Durante mucho tiempo se pensó que el aprendizaje dependía casi exclusivamente de experiencias directas: lo que vivimos, lo que observamos y las consecuencias reales de nuestras acciones. Sin embargo, esta investigación sugiere que el simple acto de imaginar una situación puede generar cambios duraderos en nuestras valoraciones, incluso cuando esa situación nunca ha ocurrido.
En el estudio, los participantes imaginaron repetidamente interacciones con personas conocidas en distintos escenarios. Algunas de esas situaciones resultaban mentalmente más agradables de lo esperado. Con el tiempo, los participantes empezaron a mostrar una preferencia clara por aquellas personas asociadas a experiencias imaginadas positivas, aunque no hubiera cambiado nada en la relación real con ellas.
Lo llamativo es que este cambio no fue solo momentáneo. Después del experimento, los participantes afirmaban sentir un mayor agrado real por esas personas, lo que indica que la imaginación había modificado sus preferencias de forma estable. Pensar en escenas agradables no fue un simple ejercicio mental, sino un proceso que alteró cómo evaluaban a otros en la vida real.
A nivel cerebral, los investigadores observaron que las áreas relacionadas con el aprendizaje y la recompensa se activaban durante estas simulaciones mentales. Estas regiones suelen responder cuando algo resulta mejor de lo esperado en una experiencia real, pero en este caso reaccionaban ante situaciones puramente imaginadas. Para el cerebro, la sorpresa positiva mental parece suficiente para ajustar valores y preferencias.
La clave está en lo inesperado. No todas las imaginaciones producen aprendizaje. El efecto aparece cuando la experiencia imaginada rompe las expectativas previas y resulta más placentera de lo que se anticipaba. Esa diferencia entre lo esperado y lo imaginado genera una señal interna que el cerebro utiliza para aprender, de forma muy similar a como lo hace con experiencias reales.

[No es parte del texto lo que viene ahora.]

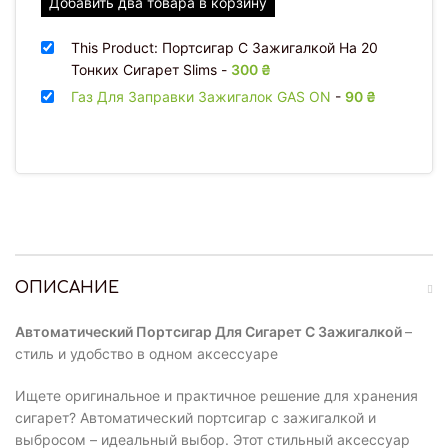
Добавить два товара в корзину
This Product: Портсигар С Зажигалкой На 20
Тонких Сигарет Slims
-
300
₴
Газ Для Заправки Зажигалок GAS ON
-
90
₴
ОПИСАНИЕ
Автоматический Портсигар Для Сигарет С Зажигалкой
–
стиль и удобство в одном аксессуаре
Ищете оригинальное и практичное решение для хранения
сигарет? Автоматический портсигар с зажигалкой и
выбросом – идеальный выбор. Этот стильный аксессуар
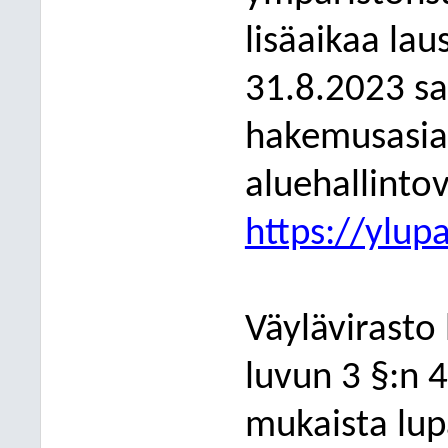
lisäaikaa la
31.8.2023 sa
hakemusasiak
aluehallintov
https://ylupa
Väylävirasto
luvun 3 §:n 4
mukaista lup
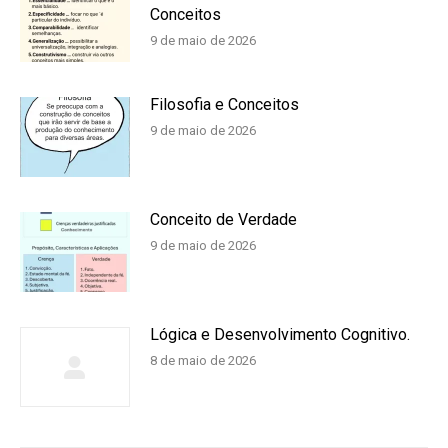
Conceitos
9 de maio de 2026
Filosofia e Conceitos
9 de maio de 2026
Conceito de Verdade
9 de maio de 2026
Lógica e Desenvolvimento Cognitivo.
8 de maio de 2026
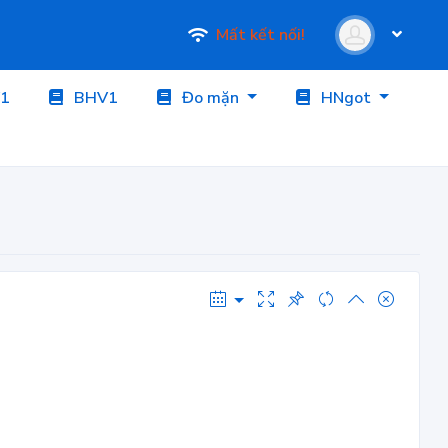
Mất kết nối!
1
BHV1
Đo mặn
HNgot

Este mecanismo ayuda a explicar por qué anticipar momentos agradables puede influir en nuestras decisiones, motivarnos o cambiar cómo percibimos a otras personas. También ofrece pistas sobre cómo ciertos pensamientos repetidos pueden reforzar gustos, vínculos o actitudes, incluso sin una base directa en la experiencia cotidiana.
Sin embargo, este tipo de aprendizaje también tiene un lado menos positivo. Si la imaginación se centra de forma constante en escenarios negativos, el mismo proceso puede reforzar miedos, preocupaciones o valoraciones distorsionadas. Al no haber una corrección inmediata por parte de la realidad, estas ideas pueden consolidarse con fuerza.
El estudio refuerza la idea de que imaginar no es una actividad pasiva. La mente utiliza esas simulaciones para ajustar su visión del mundo, moldear preferencias y preparar decisiones futuras. Pensar en lo que podría ocurrir no solo refleja nuestra forma de ser, sino que también la transforma.
En definitiva, imaginar experiencias placenteras no es solo un ejercicio mental inofensivo. Puede cambiar cómo valoramos a las personas, influir en nuestras elecciones y dejar huellas reales en nuestro comportamiento, demostrando que el cerebro aprende incluso de aquello que solo ocurre en nuestra imaginación.